Curated by Nicole Eisenman
“….the painting’s surfaces are just so unbelievably beautiful, flat, raw and seductive. But it is Mark’s deep political, spiritual and moral feelings that determine the content of his paintings, everything symbolizes something else, you enter into a maze of meaning, which is at times mystical, unsettled and often starkly political.”
Still life imagery, much of it referencing both foreign and familiar curios? treasured artifacts found in the artist’s home? form the point of departure for Mark Turgeon’s recent series of eighty 20” x 16” and two large–scale fresco paintings on view at CUE. Accompanying the paintings is a selection of more than half a dozen soccer jerseys representing different countries. Each are emblazoned with the artist’s own visual and text-based statements, many of which point to specific transgressions that have occurred in the name of national pride. Throughout the works on view, visual elements referring to real world, literary, and mythic events recede and advance out of the picture plane to form an intricate pas de deux between fantasy and reality.
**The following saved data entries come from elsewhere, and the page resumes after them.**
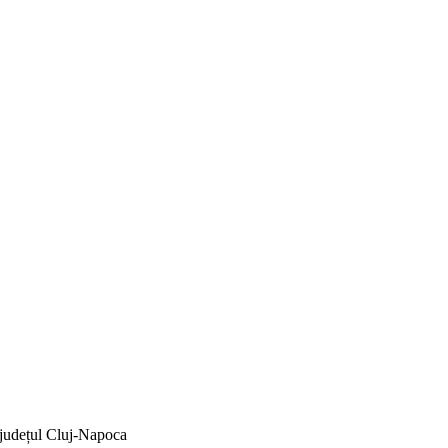
n județul Cluj-Napoca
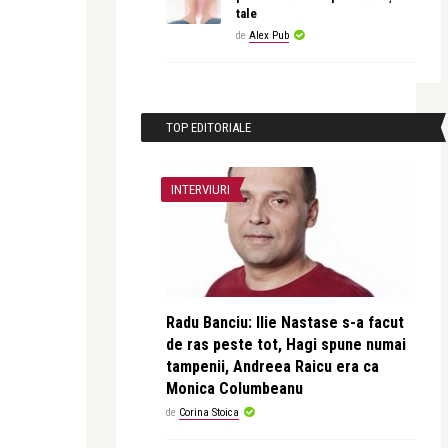
tale
de
Alex Pub
TOP EDITORIALE
INTERVIURI
Radu Banciu: Ilie Nastase s-a facut
de ras peste tot, Hagi spune numai
tampenii, Andreea Raicu era ca
Monica Columbeanu
de
Corina Stoica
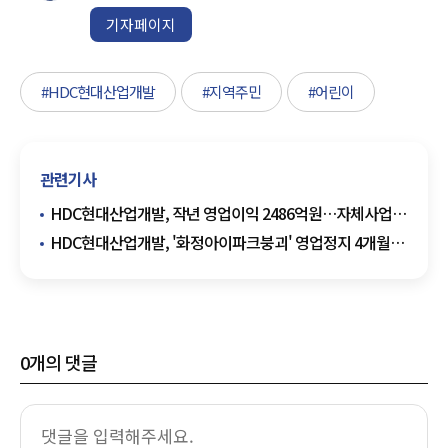
기자페이지
#HDC현대산업개발
#지역주민
#어린이
관련기사
HDC현대산업개발, 작년 영업이익 2486억원…자체사업
힘으로 34.7%↑
HDC현대산업개발, '화정아이파크붕괴' 영업정지 4개월
처분 피해…법원서 집행정지 '인용'
0
개의 댓글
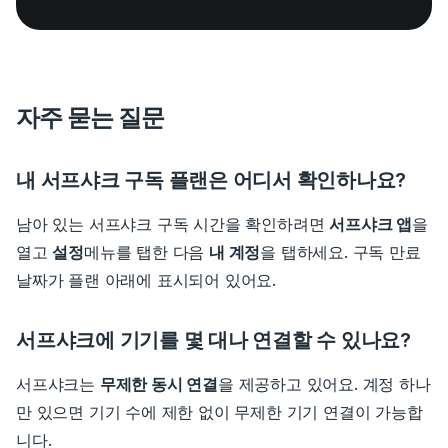
자주 묻는 질문
내 서프샤크 구독 플랜은 어디서 확인하나요?
남아 있는 서프샤크 구독 시간을 확인하려면
서프샤크 앱
을
열고
설정
메뉴를 탭한 다음
내 계정
을 탭하세요. 구독 만료
날짜가 플랜 아래에 표시되어 있어요.
서프샤크에 기기를 몇 대나 연결할 수 있나요?
서프샤크는
무제한 동시 연결
을 제공하고 있어요. 계정 하나
만 있으면 기기 수에 제한 없이 무제한 기기 연결이 가능합
니다.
Since the early 1990s, Turgeon has worked with a variety of different materials and techniques, with styles ranging from abstract expressionist portraiture to delicate floral watercolor. After an extended trip to Italy in 1998, he began experimenting with different forms of Fresco. His technique involves applying pure pigment to wall compound laid down on canvas, spraying the surface with water as he works, and then applying more layers of pigment. Fueled by the desire to posit history within a modern context, his processes are steeped in the artisan hand-made traditions of painting, weaving, sign making, carving and plastering.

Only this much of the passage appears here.